Assigned task: Return all the lines below in which the string "with" appears.

Source data
· · · · · · ·
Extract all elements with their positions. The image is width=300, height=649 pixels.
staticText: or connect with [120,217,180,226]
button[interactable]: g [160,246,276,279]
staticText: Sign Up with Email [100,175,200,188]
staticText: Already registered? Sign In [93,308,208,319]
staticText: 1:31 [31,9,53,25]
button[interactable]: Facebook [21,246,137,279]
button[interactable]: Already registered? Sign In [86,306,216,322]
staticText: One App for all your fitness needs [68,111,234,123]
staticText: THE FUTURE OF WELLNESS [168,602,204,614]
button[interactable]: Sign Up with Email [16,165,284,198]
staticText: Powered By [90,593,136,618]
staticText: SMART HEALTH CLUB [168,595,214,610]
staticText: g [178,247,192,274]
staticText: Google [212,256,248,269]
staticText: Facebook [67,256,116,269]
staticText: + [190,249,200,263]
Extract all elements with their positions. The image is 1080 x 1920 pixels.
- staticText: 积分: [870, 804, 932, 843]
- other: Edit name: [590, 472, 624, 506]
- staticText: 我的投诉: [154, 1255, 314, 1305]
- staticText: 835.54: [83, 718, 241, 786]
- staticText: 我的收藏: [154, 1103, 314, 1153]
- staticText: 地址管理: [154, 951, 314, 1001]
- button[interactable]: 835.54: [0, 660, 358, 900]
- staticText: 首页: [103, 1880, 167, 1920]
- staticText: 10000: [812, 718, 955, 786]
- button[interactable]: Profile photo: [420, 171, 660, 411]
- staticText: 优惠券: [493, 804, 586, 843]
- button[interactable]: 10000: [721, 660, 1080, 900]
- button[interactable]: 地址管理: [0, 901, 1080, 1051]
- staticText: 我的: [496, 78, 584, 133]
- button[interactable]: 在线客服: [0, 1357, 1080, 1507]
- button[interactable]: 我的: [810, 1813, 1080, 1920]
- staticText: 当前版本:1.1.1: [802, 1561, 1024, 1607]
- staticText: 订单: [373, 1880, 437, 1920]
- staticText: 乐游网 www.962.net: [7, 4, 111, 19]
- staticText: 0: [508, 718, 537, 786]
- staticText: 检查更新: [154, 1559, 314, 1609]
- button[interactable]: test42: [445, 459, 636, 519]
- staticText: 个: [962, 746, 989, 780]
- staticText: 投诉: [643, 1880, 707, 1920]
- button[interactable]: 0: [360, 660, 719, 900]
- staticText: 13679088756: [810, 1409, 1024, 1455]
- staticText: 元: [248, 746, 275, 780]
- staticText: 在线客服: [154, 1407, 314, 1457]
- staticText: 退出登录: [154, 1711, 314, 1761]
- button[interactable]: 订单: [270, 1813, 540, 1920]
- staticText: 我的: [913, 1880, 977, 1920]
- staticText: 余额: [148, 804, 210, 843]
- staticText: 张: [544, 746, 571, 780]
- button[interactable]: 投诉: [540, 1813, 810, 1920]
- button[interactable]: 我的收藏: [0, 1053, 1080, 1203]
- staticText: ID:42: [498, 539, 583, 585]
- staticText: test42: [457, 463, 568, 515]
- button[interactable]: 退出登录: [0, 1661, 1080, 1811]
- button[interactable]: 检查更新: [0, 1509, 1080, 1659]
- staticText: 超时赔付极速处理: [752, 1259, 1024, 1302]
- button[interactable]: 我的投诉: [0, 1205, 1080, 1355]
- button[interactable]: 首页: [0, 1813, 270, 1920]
· · · · · · ·
Task output:
Extract all elements with their positions. The image is width=300, height=649 pixels.
staticText: or connect with [120,217,180,226]
staticText: Sign Up with Email [100,175,200,188]
button[interactable]: Sign Up with Email [16,165,284,198]
Extract all elements with their positions. The image is 1080 x 1920 pixels.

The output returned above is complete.